Extract the full listing verbatim and drop any pictures from your copy.

::: Exercise materials :::

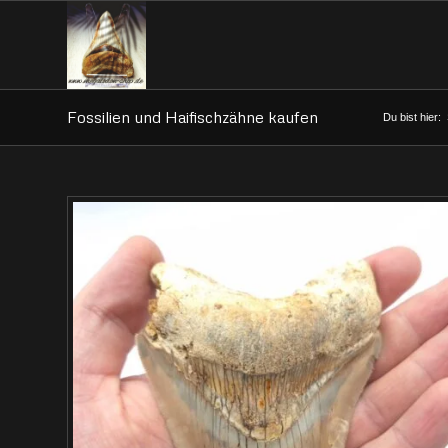
Fossilien und Haifischzähne kaufen
Du bist hier:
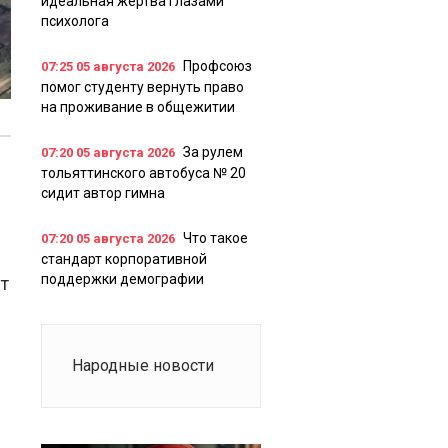
идеальная жертва глазами
психолога
Профсоюз
07:25
05 августа 2026
помог студенту вернуть право
на проживание в общежитии
За рулем
07:20
05 августа 2026
тольяттинского автобуса № 20
сидит автор гимна
Что такое
07:20
05 августа 2026
стандарт корпоративной
поддержки демографии
ет
Народные новости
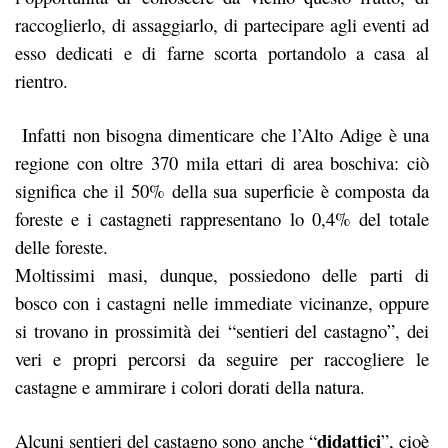
raccoglierlo, di assaggiarlo, di partecipare agli eventi ad
esso dedicati e di farne scorta portandolo a casa al
rientro.
Infatti non bisogna dimenticare che l’Alto Adige è una
regione con oltre 370 mila ettari di area boschiva: ciò
significa che il 50% della sua superficie è composta da
foreste e i castagneti rappresentano lo 0,4% del totale
delle foreste.
Moltissimi masi, dunque, possiedono delle parti di
bosco con i castagni nelle immediate vicinanze, oppure
si trovano in prossimità dei “sentieri del castagno”, dei
veri e propri percorsi da seguire per raccogliere le
castagne e ammirare i colori dorati della natura.
didattici
Alcuni sentieri del castagno sono anche “
”, cioè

:::

Exercise answer:
Fossilien und Haifischzähne kaufen
Du bist hier:
идеальная жертва глазами
психолога
Профсоюз
07:25
05 августа 2026
помог студенту вернуть право
на проживание в общежитии
За рулем
07:20
05 августа 2026
тольяттинского автобуса № 20
сидит автор гимна
Что такое
07:20
05 августа 2026
стандарт корпоративной
поддержки демографии
ет
Народные новости
raccoglierlo, di assaggiarlo, di partecipare agli eventi ad
esso dedicati e di farne scorta portandolo a casa al
rientro.
Infatti non bisogna dimenticare che l’Alto Adige è una
regione con oltre 370 mila ettari di area boschiva: ciò
significa che il 50% della sua superficie è composta da
foreste e i castagneti rappresentano lo 0,4% del totale
delle foreste.
Moltissimi masi, dunque, possiedono delle parti di
bosco con i castagni nelle immediate vicinanze, oppure
si trovano in prossimità dei “sentieri del castagno”, dei
veri e propri percorsi da seguire per raccogliere le
castagne e ammirare i colori dorati della natura.
didattici
Alcuni sentieri del castagno sono anche “
”, cioè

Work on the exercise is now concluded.